EXERCISE DIRECTIONS:
Using only the entries below, output the lines starting at the one containing "Atlanta (Georgia), Charlotte" and ending at the one containing "দেখেছি। সেই আতঙ্ক", exactly and inclusive of both, omitting the pictures.

LISTED RECORDS:
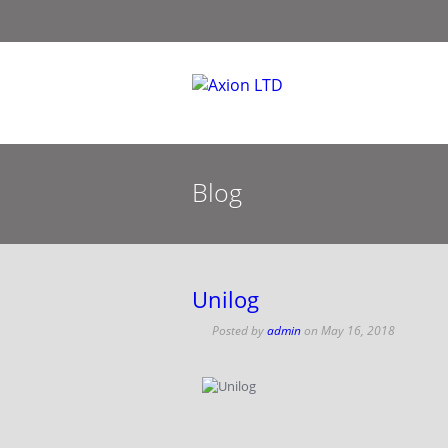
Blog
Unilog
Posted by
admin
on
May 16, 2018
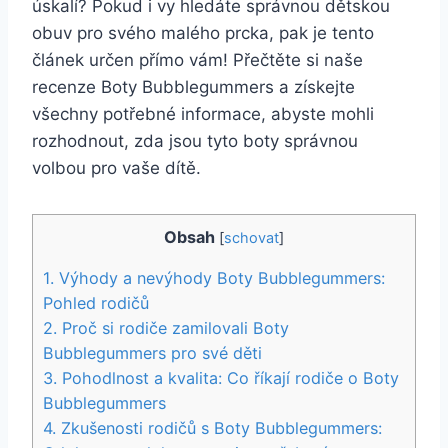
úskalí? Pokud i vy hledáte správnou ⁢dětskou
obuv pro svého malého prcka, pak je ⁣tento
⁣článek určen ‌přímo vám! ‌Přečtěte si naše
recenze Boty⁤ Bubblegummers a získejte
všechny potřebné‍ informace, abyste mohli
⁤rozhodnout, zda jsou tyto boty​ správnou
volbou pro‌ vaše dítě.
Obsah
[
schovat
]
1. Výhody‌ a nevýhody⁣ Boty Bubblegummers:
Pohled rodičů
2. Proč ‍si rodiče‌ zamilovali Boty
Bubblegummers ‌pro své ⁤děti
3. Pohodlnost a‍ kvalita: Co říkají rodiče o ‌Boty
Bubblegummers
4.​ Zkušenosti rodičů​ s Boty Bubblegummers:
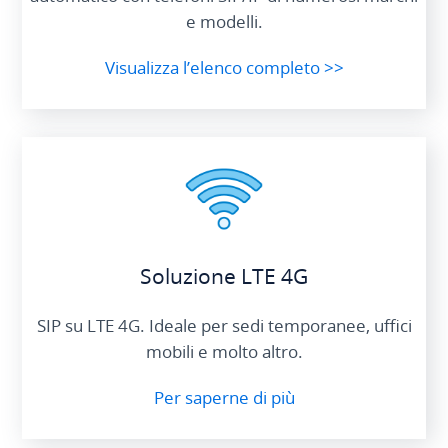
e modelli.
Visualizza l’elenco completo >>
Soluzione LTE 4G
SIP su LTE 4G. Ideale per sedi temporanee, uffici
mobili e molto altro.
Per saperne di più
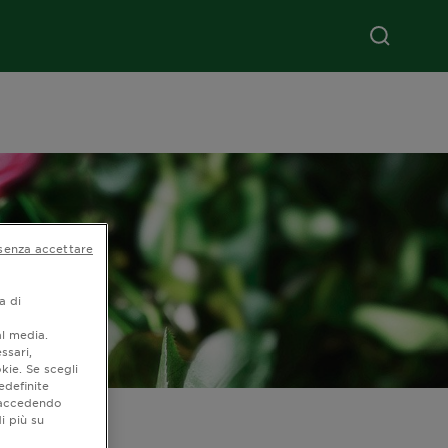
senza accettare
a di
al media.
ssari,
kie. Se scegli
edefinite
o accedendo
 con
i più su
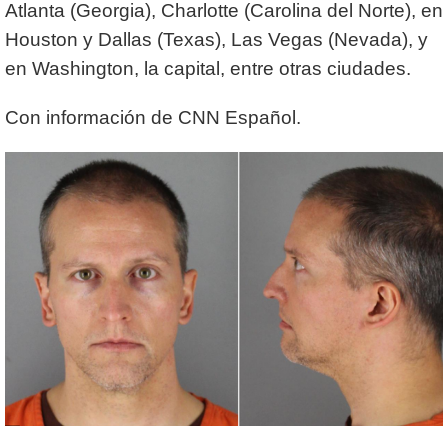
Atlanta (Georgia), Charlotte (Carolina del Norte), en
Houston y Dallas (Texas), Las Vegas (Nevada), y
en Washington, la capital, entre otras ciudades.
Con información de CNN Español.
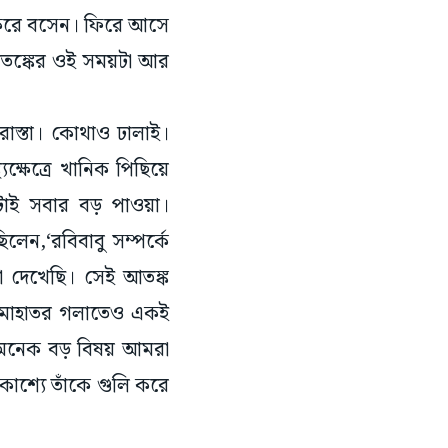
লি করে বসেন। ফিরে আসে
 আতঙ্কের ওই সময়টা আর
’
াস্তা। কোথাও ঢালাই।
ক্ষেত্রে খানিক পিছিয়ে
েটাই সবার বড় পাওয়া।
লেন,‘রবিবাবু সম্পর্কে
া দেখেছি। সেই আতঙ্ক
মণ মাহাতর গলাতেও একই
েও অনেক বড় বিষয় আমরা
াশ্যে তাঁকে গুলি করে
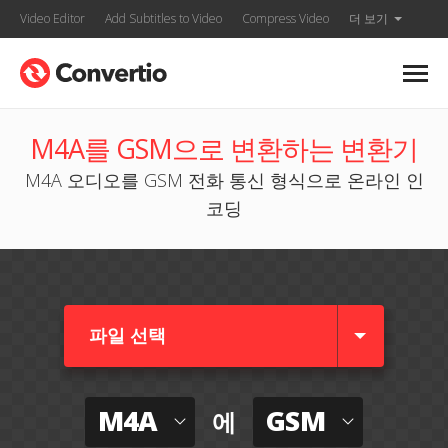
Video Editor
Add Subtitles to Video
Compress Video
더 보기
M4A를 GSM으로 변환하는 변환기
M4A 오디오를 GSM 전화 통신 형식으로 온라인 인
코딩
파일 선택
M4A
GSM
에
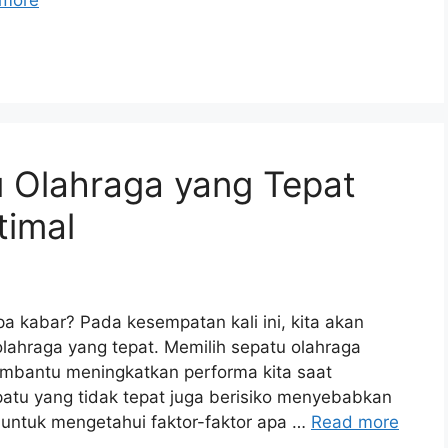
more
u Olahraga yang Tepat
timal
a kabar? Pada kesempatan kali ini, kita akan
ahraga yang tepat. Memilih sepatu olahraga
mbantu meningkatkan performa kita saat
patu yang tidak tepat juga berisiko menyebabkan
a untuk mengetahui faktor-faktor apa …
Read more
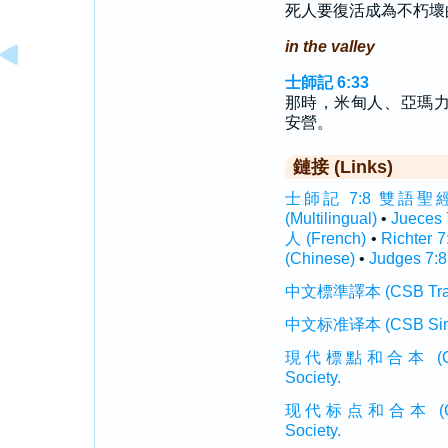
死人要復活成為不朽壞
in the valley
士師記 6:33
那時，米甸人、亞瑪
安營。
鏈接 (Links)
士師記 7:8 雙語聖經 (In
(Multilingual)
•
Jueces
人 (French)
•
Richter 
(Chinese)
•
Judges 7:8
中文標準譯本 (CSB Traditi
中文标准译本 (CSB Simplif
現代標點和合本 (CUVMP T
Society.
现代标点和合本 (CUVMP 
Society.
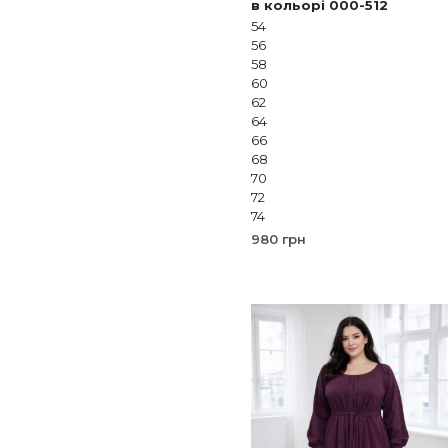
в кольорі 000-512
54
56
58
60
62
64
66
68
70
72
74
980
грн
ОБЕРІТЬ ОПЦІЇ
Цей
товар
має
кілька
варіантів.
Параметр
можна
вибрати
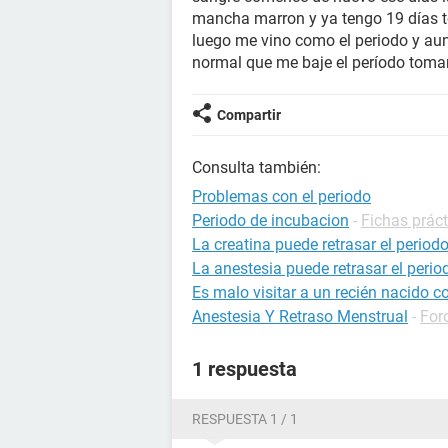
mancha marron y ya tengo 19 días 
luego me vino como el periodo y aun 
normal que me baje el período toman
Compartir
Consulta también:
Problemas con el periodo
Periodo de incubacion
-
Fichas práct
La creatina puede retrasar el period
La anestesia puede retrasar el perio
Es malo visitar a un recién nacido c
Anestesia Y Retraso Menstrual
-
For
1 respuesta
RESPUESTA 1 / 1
...
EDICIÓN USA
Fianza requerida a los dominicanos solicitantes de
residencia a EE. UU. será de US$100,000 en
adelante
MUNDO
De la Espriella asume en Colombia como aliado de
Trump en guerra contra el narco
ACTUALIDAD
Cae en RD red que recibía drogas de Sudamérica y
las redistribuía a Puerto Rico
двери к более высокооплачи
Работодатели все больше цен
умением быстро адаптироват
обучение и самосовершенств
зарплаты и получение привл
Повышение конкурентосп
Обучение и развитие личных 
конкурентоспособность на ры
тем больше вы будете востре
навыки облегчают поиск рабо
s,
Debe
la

EXERCISE OUTPUT:
Atlanta (Georgia), Charlotte (Carolina del Norte), en
Houston y Dallas (Texas), Las Vegas (Nevada), y
en Washington, la capital, entre otras ciudades.
Con información de CNN Español.
লি করে বসেন। ফিরে আসে
 আতঙ্কের ওই সময়টা আর
’
াস্তা। কোথাও ঢালাই।
ক্ষেত্রে খানিক পিছিয়ে
েটাই সবার বড় পাওয়া।
লেন,‘রবিবাবু সম্পর্কে
া দেখেছি। সেই আতঙ্ক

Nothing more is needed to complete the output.